もちろん喜ばしくないわけがありません。だけど私は一方で、だから何?という気持ちの方が強くあります。

全ての試合を終わったときにどこにいるかが重要なわけで……それは去年のチームがずっと言い続け、そして体現してくれたことだし、今回の試合を終えた後の高木監督インタビューでもお話があったこと。

今の順位はあくまでもそのための一里塚。


前半戦、21チームとの対戦を終えて勝点13にとどまったチームが、後半戦わずか9試合で前半戦を上回る戦果を挙げました。

試合後、スタジアムの照明を少し落とした中でたくさんのスマートフォンやペンライトが輝く光景が、遠ざかっていた希望の光とダブって見えて、とても心地よく感じました。

ただ……、申すまでもなく、これでハッピーエンドが約束されたわけではありません。

ハッピーエンドなんて、たとえつかみかけたって逃げていくもの。

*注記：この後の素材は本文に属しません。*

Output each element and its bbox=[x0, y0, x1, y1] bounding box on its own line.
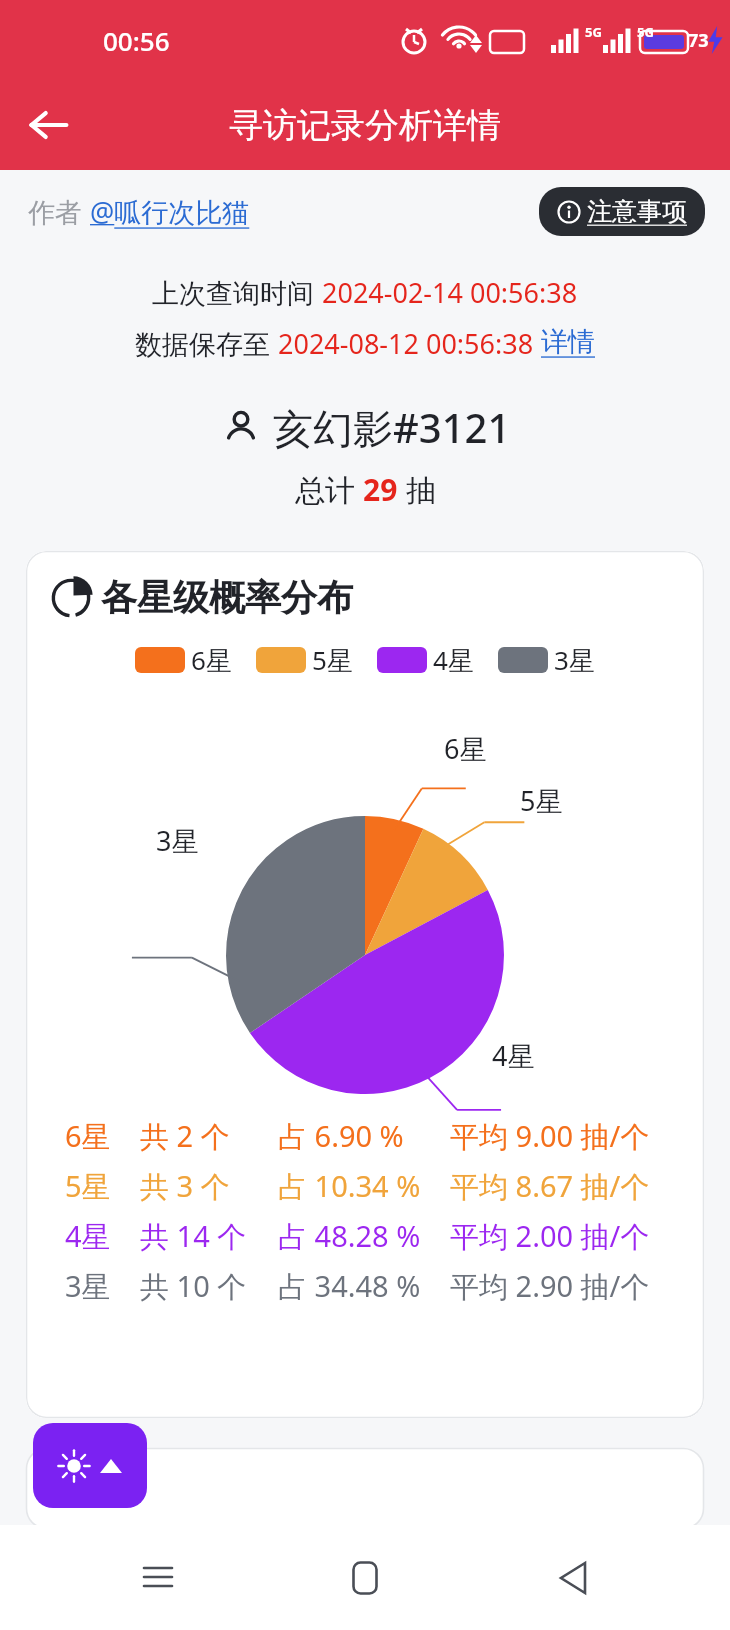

それは、2010年11月23日、このクラブが痛感したであろうこと。

私はその日のことを知りません。ただ、そういうことがあったということを忘れず、これからも自分の務めを果たしたいと思っています。


残り12試合。慢心せず、過信せず、されど自信を持って。

ハッピーエンドに向かって、歩んでいきましょう。